(Stored data entries)
○ ○ ○ ○
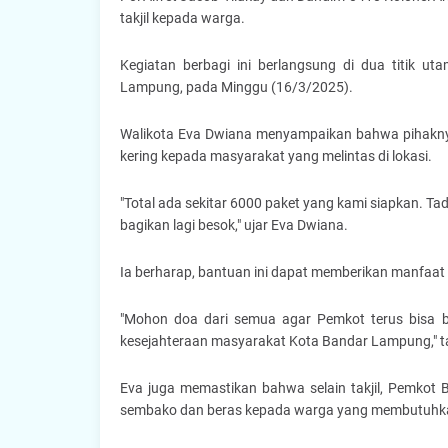
takjil kepada warga.
Kegiatan berbagi ini berlangsung di dua titik u
Lampung, pada Minggu (16/3/2025).
Walikota Eva Dwiana menyampaikan bahwa pihaknya 
kering kepada masyarakat yang melintas di lokasi.
"Total ada sekitar 6000 paket yang kami siapkan. Ta
bagikan lagi besok," ujar Eva Dwiana.
Ia berharap, bantuan ini dapat memberikan manfaat
"Mohon doa dari semua agar Pemkot terus bisa 
kesejahteraan masyarakat Kota Bandar Lampung," 
Eva juga memastikan bahwa selain takjil, Pemkot
sembako dan beras kepada warga yang membutuhk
○ ○ ○ ○
What is being asked: Respond with the number of lines in the entries that include the string "warga", and nothing besides.

Task solution: 2